Quellen, ihren spezialisierten Bewohnern, ihren Nutzungen sowie den
Sagen und Märchen nachspüren kann
man auf den neu angelegten Quellenerlebnispfaden rund um Stockach. Vielleicht zeigt sich ja eine der geheimnisvollen Quellnymphen. Ein besonderes
Erlebnis ist auch eine „Wasserprobe“,
denn abhängig vom durchflossenen
Gestein, schmeckt jedes Wasser ein
wenig anders.
Quelltuffhang Lingenau
(GF) Eigentlich wollten wir nur die
barocke St. Anna-Kapelle besuchen.
Doch dann fällt unser Blick auf die Tafel
„Zum geologischen Lehrpfad“. Neugierig folgen wir dem Weg. Auffallend
eben ist das Gelände um Lingenau, eine
Schotterterrasse der Eiszeit. Dann
gehen wir einen kleinen Einschnitt hinunter. Um eine Felsnase herum, und
vor uns liegt ein gelbweisser Hang, der
– von Wasser überflossen – in der
Sonne glitzert. Wo kommt das Wasser
her? Durch die Eiszeitschotter sickert
es mühelos hindurch, löst Kalkgerölle
an und nimmt Mineralstoffe mit. Dann
trifft es auf stauenden Sandstein und
Konglomerat. Dieser Grenze fliesst es
entlang.
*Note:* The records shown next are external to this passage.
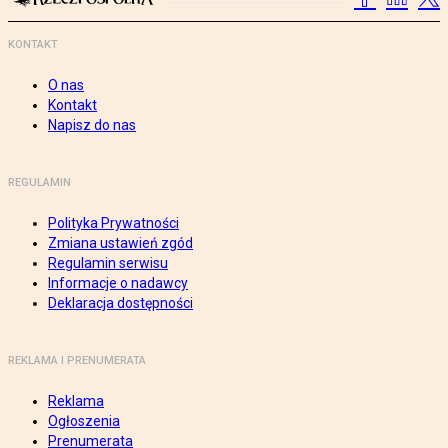
KONTAKT
O nas
Kontakt
Napisz do nas
REGULAMIN
Polityka Prywatności
Zmiana ustawień zgód
Regulamin serwisu
Informacje o nadawcy
Deklaracja dostępności
REKLAMA I PRENUMERATA
Reklama
Ogłoszenia
Prenumerata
Wo sich ein Tal eingeschnitten
hat, tritt es wieder zutage. 40 Meter
unter uns tost die Subersach. Zu diesem Bach stürzt das Quellwasser hinunter. Kohlensäure entweicht in die
Luft und der mitgebrachte Kalk muss
kristallisieren. Der Holzsteig führt uns
näher heran, und wir erkennen: Der
weisse Hang besteht aus Pflanzen und
Blättern, die von einer dünnen Kalkschicht überzogen sind. Algen und
Moose entziehen dem Wasser das Kohlendioxid – und sind selbst nach kurzer
Zeit überkrustet. Sogar auf den Pfählen
des Pfades entdecken wir schon eine
dünne Kalkhaut. Der Stein ist leicht
und porös, er lässt sich gut bearbeiten.
So schliesst sich bei der Kapelle der
Kreis: etwa 250 m3 Kalktuff wurden zu
ihrem Bau verwendet.
„… Forellen aus sprudelnden Quellen“,
die Kundelfinger Quellen
(AZ) Die aus drei Quellen bestehende
Kundelfinger Quelle ist die grösste des
Kantons Thurgau und zudem die bedeutendste Schotterquelle der Nordostschweiz. Sie befindet sich zwischen
Diessenhofen und Schaffhausen. Die
Quellen gingen schon früh in den Besitz
der Klöster Paradies und St. Katharinental über. Bei der Kundelfinger
Hauptquelle stossen aus dem Untergrund mehrere tausend Minutenliter
Grundwasser in einen runden Weiher
auf. Das Quellwasser stammt aus dem
grundwasserführenden Buechbergschotter, der ein Einzugsgebiet von über
20 Quadratkilometern aufweist. Die
Kundelfinger Quelle entwässert somit
ein bedeutendes, kiesiges Grundwasservorkommen. Im Gegensatz zu Karstquellen reagiert die Kundelfinger
Quelle viel ausgeglichener und um
Monate verspätet auf starke Niederschläge. Das über eine moosbewachsene
Kaskade fliessende Quellwasser versorgt
mehrere Fischweiher mit dem kühlen
Nass. Die „Kundelfinger Räucherforellen“ und das täglich frisch gebackene
Holzofenbrot machen den Besuch der
Kundelfinger Quellen zu einem unvergesslichen, genussvollen Erlebnis.
Landschaft:
ein Buch mit sieben Siegeln?
– Ein fiktives Interview
(Me) Der Fernsehsender „GeoBlick“
hatte für ein Wettspiel einen Kandidaten, M, in einer Landschaft ausgesetzt, die dieser nie zuvor gesehen
hatte und wohin er mit verbundenen
Augen gebracht wurde. Nachdem ihm
die Augenbinde abgenommen wurde,
hatte M nur wenige Stunden Zeit herauszufinden, in welcher Landschaft er
sich befand. Menschen anzusprechen
oder Siedlungen zu betreten war ihm
verboten. Zu früh freute der Fernsehsender sich über die gewonnene Wette.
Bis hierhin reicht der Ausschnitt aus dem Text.